There's an essay I came across a few years ago that really expressed the mixture of emotions in a way I never could.  It's like a trip to Holland...

WELCOME TO HOLLAND
by
 Emily Perl Kingsley.
c1987 by Emily Perl Kingsley. All rights reserved
I am often asked to describe the experience of raising a child with a disability - to try to help people who have not shared that unique experience to understand it, to imagine how it would feel. It's like this......
When you're going to have a baby, it's like planning a fabulous vacation trip - to Italy. You buy a bunch of guide books and make your wonderful plans. The Coliseum. The Michelangelo David. The gondolas in Venice. You may learn some handy phrases in Italian. It's all very exciting.

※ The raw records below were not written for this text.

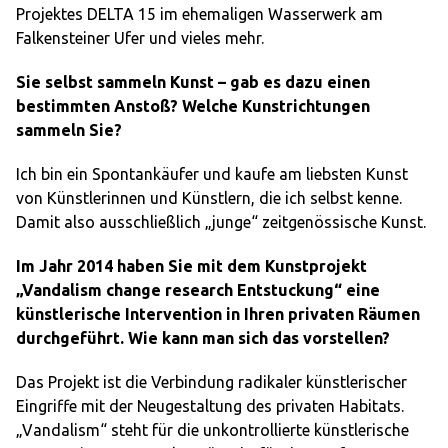
Projektes DELTA 15 im ehemaligen Wasserwerk am
Falkensteiner Ufer und vieles mehr.
Sie selbst sammeln Kunst – gab es dazu einen
bestimmten Anstoß? Welche Kunstrichtungen
sammeln Sie?
Ich bin ein Spontankäufer und kaufe am liebsten Kunst
von Künstlerinnen und Künstlern, die ich selbst kenne.
Damit also ausschließlich „junge“ zeitgenössische Kunst.
Im Jahr 2014 haben Sie mit dem Kunstprojekt
„Vandalism change research Entstuckung“ eine
künstlerische Intervention in Ihren privaten Räumen
durchgeführt. Wie kann man sich das vorstellen?
Das Projekt ist die Verbindung radikaler künstlerischer
Eingriffe mit der Neugestaltung des privaten Habitats.
„Vandalism“ steht für die unkontrollierte künstlerische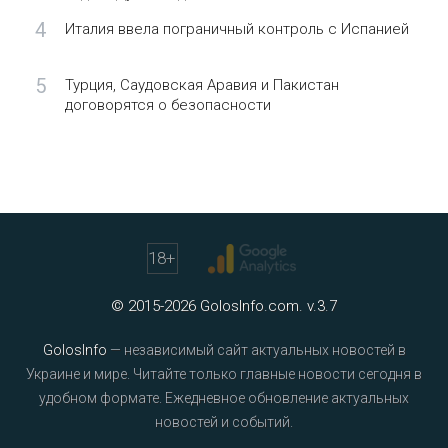
4
Италия ввела пограничный контроль с Испанией
5
Турция, Саудовская Аравия и Пакистан
договорятся о безопасности
18
+
© 2015-2026 GolosInfo.com. v.3.7
GolosInfo
— независимый сайт актуальных новостей в
Украине и мире. Читайте только главные новости сегодня в
удобном формате. Ежедневное обновление актуальных
новостей и событий.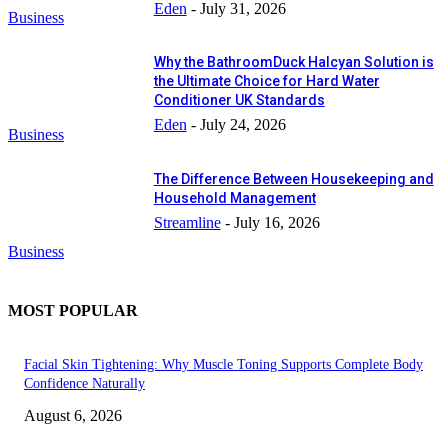
Eden
-
July 31, 2026
Business
Why the BathroomDuck Halcyan Solution is
the Ultimate Choice for Hard Water
Conditioner UK Standards
Eden
-
July 24, 2026
Business
The Difference Between Housekeeping and
Household Management
Streamline
-
July 16, 2026
Business
MOST POPULAR
Facial Skin Tightening: Why Muscle Toning Supports Complete Body
Confidence Naturally
August 6, 2026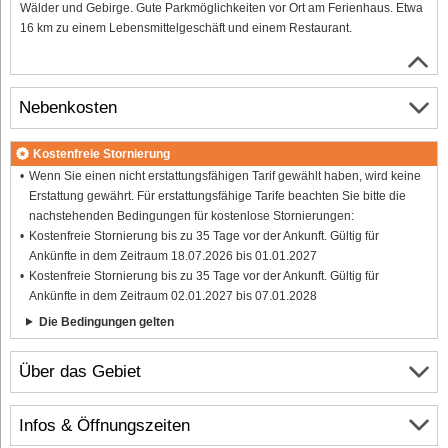
Wälder und Gebirge. Gute Parkmöglichkeiten vor Ort am Ferienhaus. Etwa
16 km zu einem Lebensmittelgeschäft und einem Restaurant.
Nebenkosten
Kostenfreie Stornierung
Wenn Sie einen nicht erstattungsfähigen Tarif gewählt haben, wird keine
Erstattung gewährt. Für erstattungsfähige Tarife beachten Sie bitte die
nachstehenden Bedingungen für kostenlose Stornierungen:
Kostenfreie Stornierung bis zu 35 Tage vor der Ankunft. Gültig für
Ankünfte in dem Zeitraum 18.07.2026 bis 01.01.2027
Kostenfreie Stornierung bis zu 35 Tage vor der Ankunft. Gültig für
Ankünfte in dem Zeitraum 02.01.2027 bis 07.01.2028
Die Bedingungen gelten
Über das Gebiet
Infos & Öffnungszeiten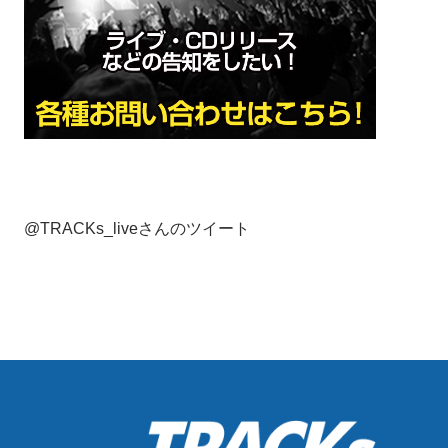
@TRACKs_liveさんのツイート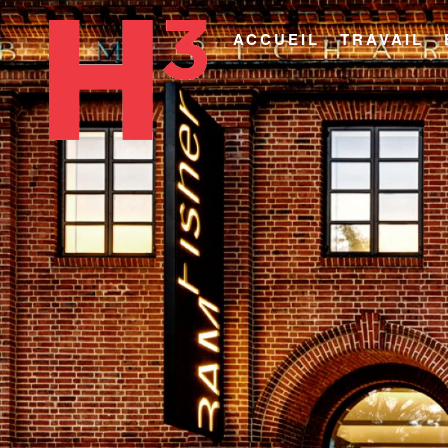
ACCUEIL
TRAVAIL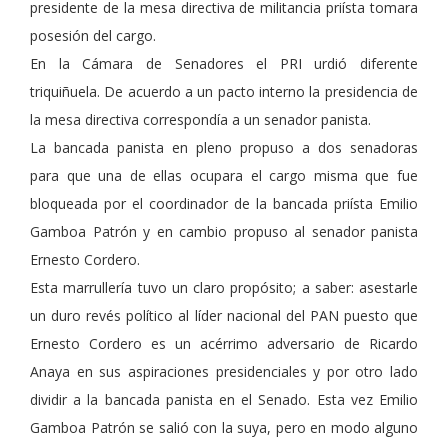
presidente de la mesa directiva de militancia priísta tomara
posesión del cargo.
En la Cámara de Senadores el PRI urdió diferente
triquiñuela. De acuerdo a un pacto interno la presidencia de
la mesa directiva correspondía a un senador panista.
La bancada panista en pleno propuso a dos senadoras
para que una de ellas ocupara el cargo misma que fue
bloqueada por el coordinador de la bancada priísta Emilio
Gamboa Patrón y en cambio propuso al senador panista
Ernesto Cordero.
Esta marrullería tuvo un claro propósito; a saber: asestarle
un duro revés político al líder nacional del PAN puesto que
Ernesto Cordero es un acérrimo adversario de Ricardo
Anaya en sus aspiraciones presidenciales y por otro lado
dividir a la bancada panista en el Senado. Esta vez Emilio
Gamboa Patrón se salió con la suya, pero en modo alguno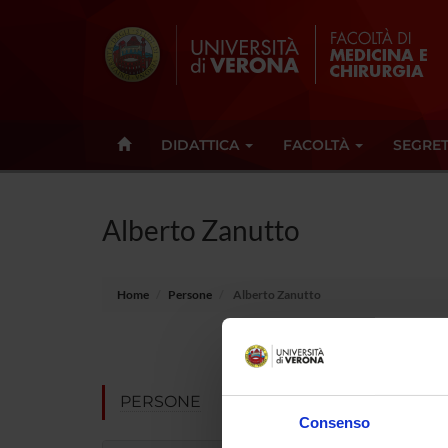
DIDATTICA
FACOLTÀ
SEGRET
Alberto Zanutto
Home
Persone
Alberto Zanutto
Non pres
Note
PERSONE
Consenso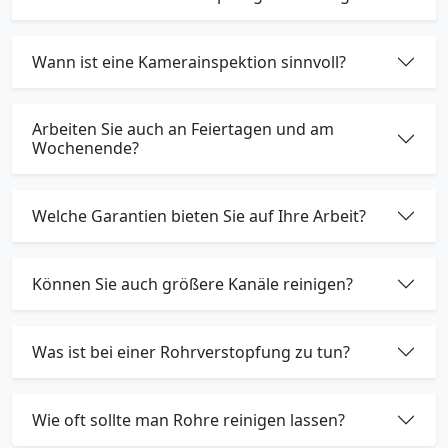
Wann ist eine Kamerainspektion sinnvoll?
Arbeiten Sie auch an Feiertagen und am
Wochenende?
Welche Garantien bieten Sie auf Ihre Arbeit?
Können Sie auch größere Kanäle reinigen?
Was ist bei einer Rohrverstopfung zu tun?
Wie oft sollte man Rohre reinigen lassen?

After months of eager anticipation, the day finally arrives. You pack your bags and off you go. Several hours later, the plane lands. The stewardess comes in and says, "Welcome to Holland."
"Holland?!?" you say. "What do you mean Holland?? I signed up for Italy! I'm supposed to be in Italy. All my life I've dreamed of going to Italy."
But there's been a change in the flight plan. They've landed in Holland and there you must stay.
The important thing is that they haven't taken you to a horrible, disgusting, filthy place, full of pestilence, famine and disease. It's just a different place.
So you must go out and buy new guide books. And you must learn a whole new language. And you will meet a whole new group of people you would never have met.
It's just a different place. It's slower-paced than Italy, less flashy than Italy. But after you've been there for a while and you catch your breath, you look around.... and you begin to notice that Holland has windmills....and Holland has tulips. Holland even has Rembrandts.
But everyone you know is busy coming and going from Italy... and they're all bragging about what a wonderful time they had there. And for the rest of your life, you will say "Yes, that's where I was supposed to go. That's what I had planned."
And the pain of that will never, ever, ever, ever go away... because the loss of that dream is a very very significant loss.

But... if you spend your life mourning the fact that you didn't get to Italy, you may never be free to enjoy the very special, the very lovely things ... about Holland.